| FGF9 — Glial-Activating Factor | |
|---|---|
| Protein Name | FGF9 |
| Gene | [FGF9](/genes/fgf9) |
| UniProt ID | P31360 |
| Molecular Weight | ~23 kDa (208 amino acids) |
| Subcellular Localization | Secreted, Extracellular space |
| Protein Family | FGF (Fibroblast Growth Factor) family |
| Structure | Beta-trefoil fold |
| Associated Diseases | [Alzheimer's Disease](/diseases/alzheimers), [Parkinson's Disease](/diseases/parkinsons-disease), Multiple Sclerosis |
Fgf9 Protein is an important component in the neurobiology of neurodegenerative diseases. This page provides detailed information about its structure, function, and role in disease processes.

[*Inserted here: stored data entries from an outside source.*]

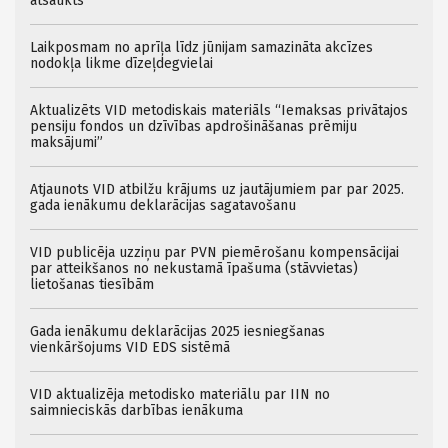
atsaukts
Laikposmam no aprīļa līdz jūnijam samazināta akcīzes
nodokļa likme dīzeļdegvielai
Aktualizēts VID metodiskais materiāls “Iemaksas privātajos
pensiju fondos un dzīvības apdrošināšanas prēmiju
maksājumi”
Atjaunots VID atbilžu krājums uz jautājumiem par par 2025.
gada ienākumu deklarācijas sagatavošanu
VID publicēja uzziņu par PVN piemērošanu kompensācijai
par atteikšanos no nekustamā īpašuma (stāvvietas)
lietošanas tiesībām
Gada ienākumu deklarācijas 2025 iesniegšanas
vienkāršojums VID EDS sistēmā
VID aktualizēja metodisko materiālu par IIN no
saimnieciskās darbības ienākuma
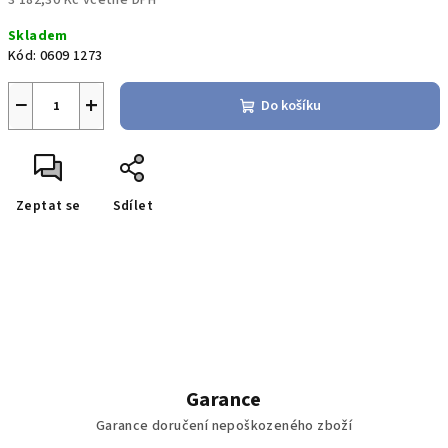
3 182,30 Kč včetně DPH
Měrná
Skladem
cena:
Kód:
0609 1273
−
+
Do košíku
Zeptat se
Sdílet
Garance
Garance doručení nepoškozeného zboží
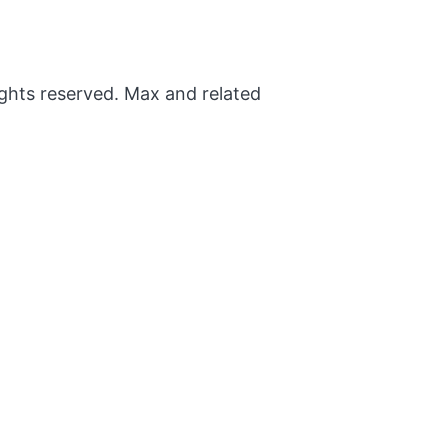
ights reserved. Max and related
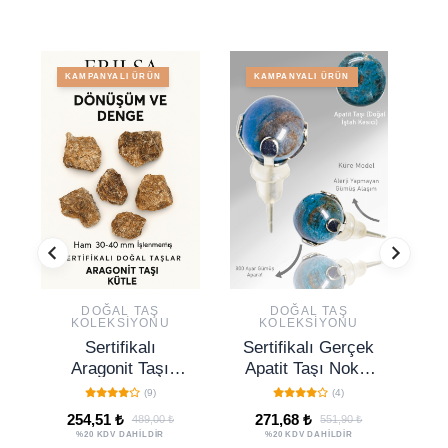
KAMPANYALI ÜRÜN
KAMPANYALI ÜRÜN
DOĞAL TAŞ
DOĞAL TAŞ
KOLEKSIYONU
KOLEKSIYONU
Sertifikalı
Sertifikalı Gerçek
Aragonit Taşı
Apatit Taşı Nokta
Kütle İri Boy Ham
Doğal Taş Küpe -
(9)
(4)
Doğal Kristal
Hindistan
R
254,51 ₺
271,68 ₺
489,00 ₺
551,90 ₺
Topraklayıcı
%20 KDV DAHİLDİR
%20 KDV DAHİLDİR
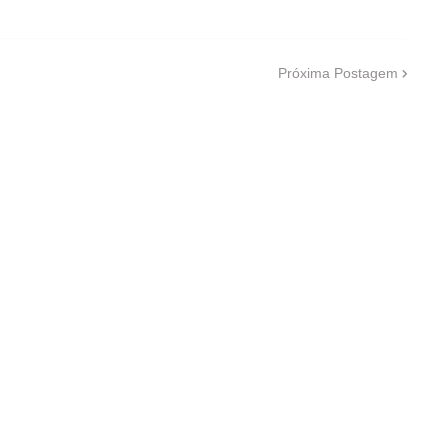
Próxima Postagem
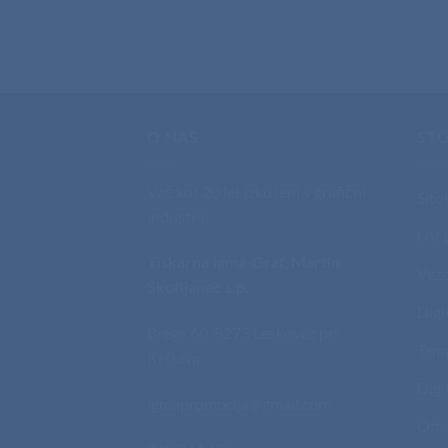
O NAS
STO
Več kot 20 let izkušenj v grafični
Sito
industriji.
UV t
Tiskarna Igma-Graf, Martin
Veze
Škofljanec s.p.
Digi
Brege 60, 8273 Leskovec pri
Tam
Krškem
Digi
igmapromocija@gmail.com
Offs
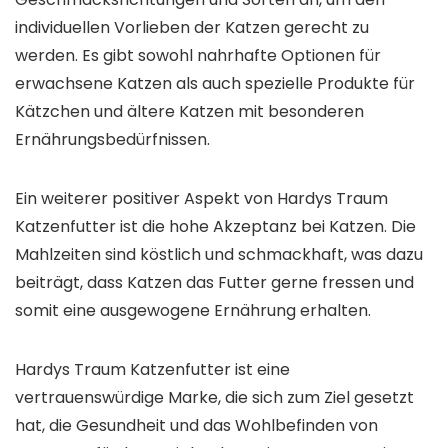
individuellen Vorlieben der Katzen gerecht zu
werden. Es gibt sowohl nahrhafte Optionen für
erwachsene Katzen als auch spezielle Produkte für
Kätzchen und ältere Katzen mit besonderen
Ernährungsbedürfnissen.
Ein weiterer positiver Aspekt von Hardys Traum
Katzenfutter ist die hohe Akzeptanz bei Katzen. Die
Mahlzeiten sind köstlich und schmackhaft, was dazu
beiträgt, dass Katzen das Futter gerne fressen und
somit eine ausgewogene Ernährung erhalten.
Hardys Traum Katzenfutter ist eine
vertrauenswürdige Marke, die sich zum Ziel gesetzt
hat, die Gesundheit und das Wohlbefinden von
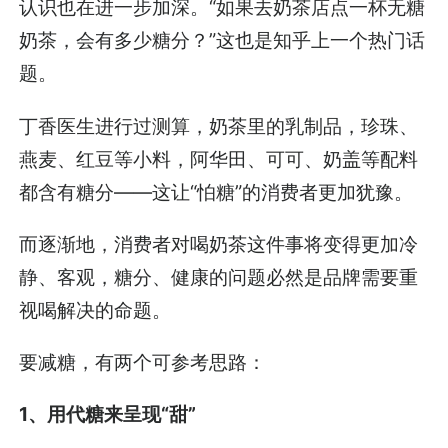
认识也在进一步加深。“如果去奶茶店点一杯无糖
奶茶，会有多少糖分？”这也是知乎上一个热门话
题。
丁香医生进行过测算，奶茶里的乳制品，珍珠、
燕麦、红豆等小料，阿华田、可可、奶盖等配料
都含有糖分——这让“怕糖”的消费者更加犹豫。
而逐渐地，消费者对喝奶茶这件事将变得更加冷
静、客观，糖分、健康的问题必然是品牌需要重
视喝解决的命题。
要减糖，有两个可参考思路：
1、用代糖来呈现“甜”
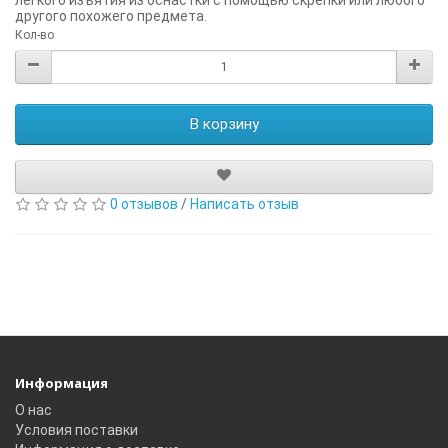
другого похожего предмета.
Кол-во
В корзину
0 отзывов
/
Написать отзыв
Информация
О нас
Условия поставки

FGF9 (Fibroblast Growth Factor 9), also known as Glial-Activating Factor (GAF), is a member of the FGF family of growth factors. Encoded by the FGF9 gene, this protein is notable for its unique receptor binding profile and its role in glial cell biology [1][2].
FGF9 was originally identified for its ability to stimulate the proliferation of glial cells, particularly astrocytes and Schwann cells. This activity led to its designation as Glial-Activating Factor [3].
Like other FGFs, FGF9 adopts the characteristic beta-trefoil structure:
FGFR3 Specificity
Heparin Independence
FGF9 activates:
FGF9 in AD:
Astrogliosis
Neuroinflammation
In PD:
FGF9 in MS:
The study of Fgf9 Protein has evolved significantly over the past decades. Research in this area has revealed important insights into the underlying mechanisms of neurodegeneration and continues to drive therapeutic development.
Historical context and key discoveries in this field have shaped our current understanding and will continue to guide future research directions.